[WHAT IS NEEDED]: Print out each entry without alteration, and keep the pictures out.

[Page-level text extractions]
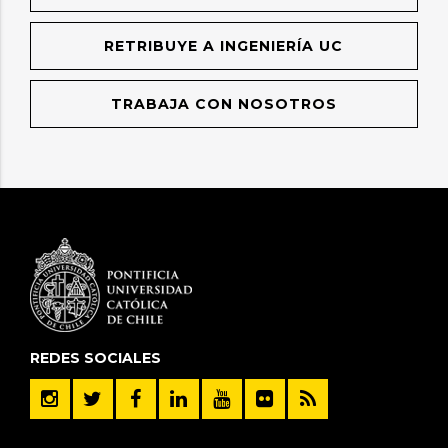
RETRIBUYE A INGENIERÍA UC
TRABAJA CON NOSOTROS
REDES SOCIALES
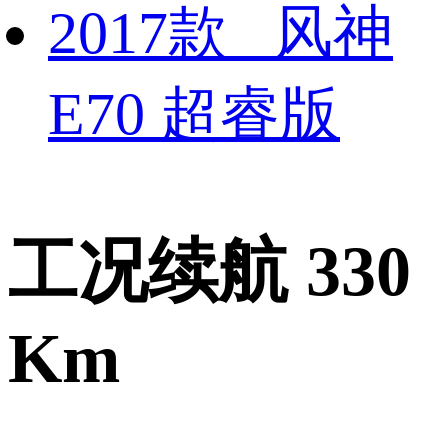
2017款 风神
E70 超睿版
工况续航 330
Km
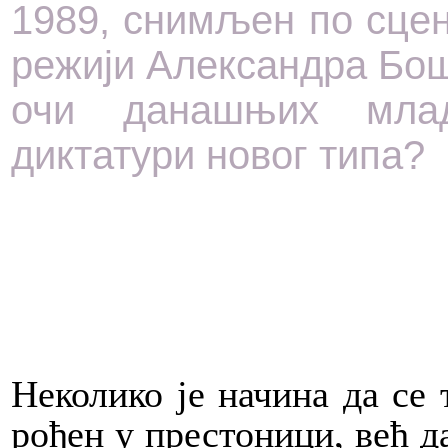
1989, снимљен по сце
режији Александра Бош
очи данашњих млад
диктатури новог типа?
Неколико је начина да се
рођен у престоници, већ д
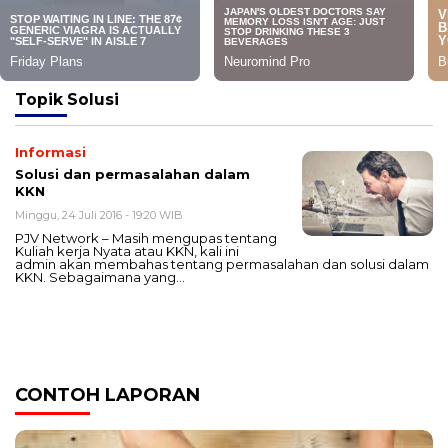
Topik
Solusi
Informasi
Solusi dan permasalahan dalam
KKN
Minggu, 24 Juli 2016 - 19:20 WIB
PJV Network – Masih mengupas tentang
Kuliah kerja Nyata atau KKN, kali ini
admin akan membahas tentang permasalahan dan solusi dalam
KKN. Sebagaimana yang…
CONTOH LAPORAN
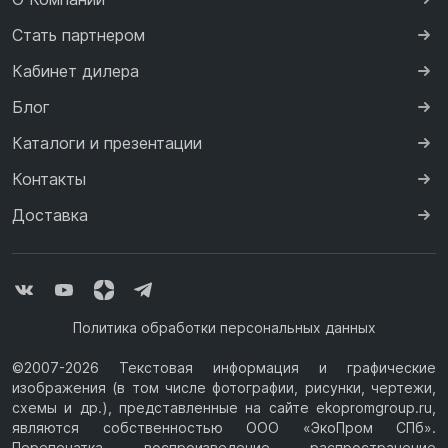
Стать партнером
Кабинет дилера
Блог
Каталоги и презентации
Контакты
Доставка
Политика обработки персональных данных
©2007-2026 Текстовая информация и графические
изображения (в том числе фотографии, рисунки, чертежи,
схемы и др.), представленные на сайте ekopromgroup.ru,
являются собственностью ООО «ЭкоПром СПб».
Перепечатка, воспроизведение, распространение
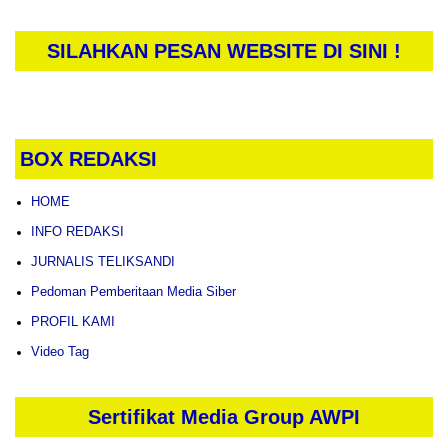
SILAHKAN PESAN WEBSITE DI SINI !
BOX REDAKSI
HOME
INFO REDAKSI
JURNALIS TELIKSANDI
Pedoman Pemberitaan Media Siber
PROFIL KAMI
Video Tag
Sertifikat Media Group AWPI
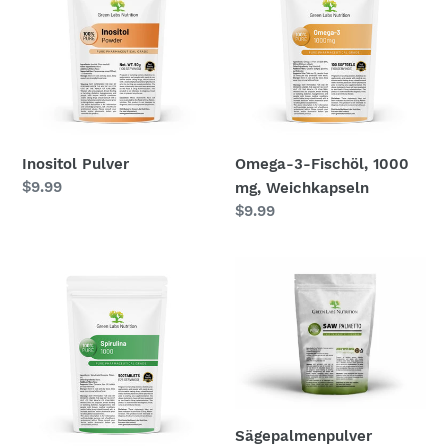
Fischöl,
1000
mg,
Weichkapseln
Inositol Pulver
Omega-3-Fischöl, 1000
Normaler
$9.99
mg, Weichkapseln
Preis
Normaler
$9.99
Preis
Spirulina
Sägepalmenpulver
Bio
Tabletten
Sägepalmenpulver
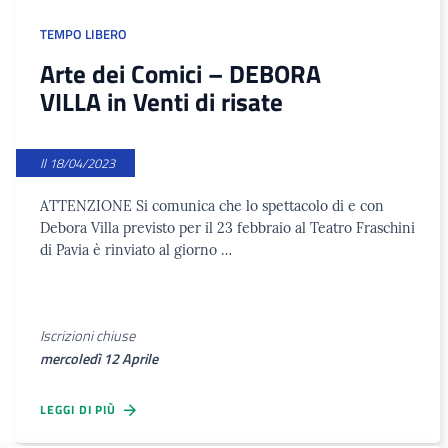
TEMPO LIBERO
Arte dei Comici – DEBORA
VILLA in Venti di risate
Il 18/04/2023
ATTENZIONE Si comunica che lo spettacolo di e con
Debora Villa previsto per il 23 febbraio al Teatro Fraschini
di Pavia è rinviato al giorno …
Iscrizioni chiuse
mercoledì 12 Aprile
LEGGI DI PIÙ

[ANSWER SPACE]:
RETRIBUYE A INGENIERÍA UC
TRABAJA CON NOSOTROS
REDES SOCIALES
2017款 风神
E70 超睿版
工况续航 330
Km
1989, снимљен по сце
режији Александра Бош
очи данашњих млад
диктатури новог типа?
Неколико је начина да се
рођен у престоници, већ д
Topik
Solusi
Informasi
Solusi dan permasalahan dalam
KKN
Minggu, 24 Juli 2016 - 19:20 WIB
PJV Network – Masih mengupas tentang
Kuliah kerja Nyata atau KKN, kali ini
admin akan membahas tentang permasalahan dan solusi dalam
KKN. Sebagaimana yang…
CONTOH LAPORAN
Стать партнером
Кабинет дилера
Блог
Каталоги и презентации
Контакты
Доставка
Политика обработки персональных данных
©2007-2026 Текстовая информация и графические
изображения (в том числе фотографии, рисунки, чертежи,
схемы и др.), представленные на сайте ekopromgroup.ru,
являются собственностью ООО «ЭкоПром СПб».
Перепечатка, воспроизведение, распространение
SILAHKAN PESAN WEBSITE DI SINI !
BOX REDAKSI
HOME
INFO REDAKSI
JURNALIS TELIKSANDI
Pedoman Pemberitaan Media Siber
PROFIL KAMI
Video Tag
Sertifikat Media Group AWPI
Fischöl,
1000
mg,
Weichkapseln
Inositol Pulver
Omega-3-Fischöl, 1000
Normaler
$9.99
mg, Weichkapseln
Preis
Normaler
$9.99
Preis
Spirulina
Sägepalmenpulver
Bio
Tabletten
Sägepalmenpulver
TEMPO LIBERO
Arte dei Comici – DEBORA
VILLA in Venti di risate
Il 18/04/2023
ATTENZIONE Si comunica che lo spettacolo di e con
Debora Villa previsto per il 23 febbraio al Teatro Fraschini
di Pavia è rinviato al giorno …
Iscrizioni chiuse
mercoledì 12 Aprile
LEGGI DI PIÙ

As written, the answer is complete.